NASB: And they were glorifying God because of me.
CSB: And they glorified God because of me.
NLT: And they praised God because of me.
KJV: And they glorified God in me.
NKJV: And they glorified God in me.
Verse Commentary:
Paul has just described how he had been known by the Christians in Jerusalem and Judea more by reputation than in person. The church in that region heard the stories of his radical transformation. Back when he was a Pharisee in Jerusalem, he had led the effort to destroy the church of God by chasing down and arresting Christians and even advocating for their execution. Every believer who knew of Paul—then called Saul—likely feared him for that reason.

Then suddenly, this persecutor was gone from the scene. As Paul has described, after God revealed to him the Son (Acts 9:1–22), and had commissioned him to preach to the Gentiles, Paul had gone off by himself for three years and then off to Syria and Cilicia to preach the gospel. Eventually, the Judean Christians heard about this Paul, as well. He now told people how to have their sins forgiven by God's grace through faith in Christ.

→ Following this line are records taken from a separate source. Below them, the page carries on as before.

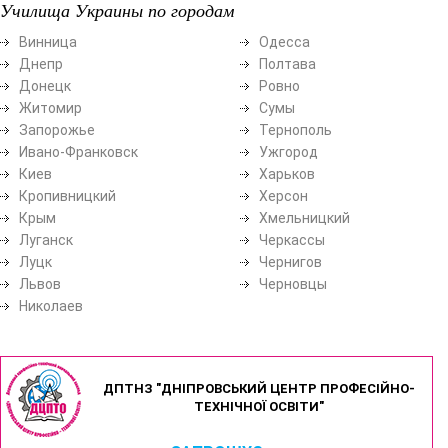
Училища Украины по городам
Винница
Одесса
Днепр
Полтава
Донецк
Ровно
Житомир
Сумы
Запорожье
Тернополь
Ивано-Франковск
Ужгород
Киев
Харьков
Кропивницкий
Херсон
Крым
Хмельницкий
Луганск
Черкассы
Луцк
Чернигов
Львов
Черновцы
Николаев
ДПТНЗ "ДНІПРОВСЬКИЙ ЦЕНТР ПРОФЕСІЙНО-
ТЕХНІЧНОЇ ОСВІТИ"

How did the Christians in and around Jerusalem respond to the reported change? Paul reports that they praised or glorified God because of him. As his letters often express, bringing praise and glory to God is one of the ultimate goals of his life.
Verse Context:
Galatians 1:11–24 begins with Paul's statement that he did not receive the gospel which he taught to the Galatians from any man-made religion, nor training from other people. He received it from Christ Himself. God revealed His Son Jesus to Paul, by His grace, even after Paul spent years as a Pharisee trying to destroy the Christian church. After Christ commissioned Paul to preach the good news to the Gentiles, he went off by himself for a few years and came to know the gospel through Christ directly.
Chapter Summary:
Paul begins his letter to the Galatian churches abruptly, compared to his other writings. He has heard they are deserting the gospel which he preached and they believed: the good news that Jesus died to fully pay for all our sins on the cross. The Judaizers taught that these Gentiles must also follow the law of Moses to be saved and openly questioned Paul's authority. Paul makes the case that he has been made an apostle by Christ, who appeared to him and revealed the truth to him apart from the other apostles.
Chapter Context:
Galatians 1 begins one of the most-loved books about God's grace in all of Scripture. This and the following chapter detail Paul's biography, as he makes the case that he has been made an apostle by Christ and therefore his message is trustworthy. Chapters 3 and 4 go into depth about exactly what the gospel of God's grace is and why it is true. In chapters 5 and 6, Paul teaches about how Christians should live in the world as people who have received the grace of God through faith in Christ.
Book Summary:
Galatians is sometimes called “a short Romans” for its similar themes of justification and sanctification through faith. A group of Christians known as “Judaizers” were preaching a gospel of legalism, rather than grace. Paul’s main purpose in writing the letter to the Galatians was to reiterate the true nature of the gospel: we are justified (made righteous) and sanctified (made more Christlike) through our faith in Jesus Christ alone. This letter was probably written shortly before the church elders in Jerusalem issued their official refutation of the Judaizers, commonly called the Jerusalem Council.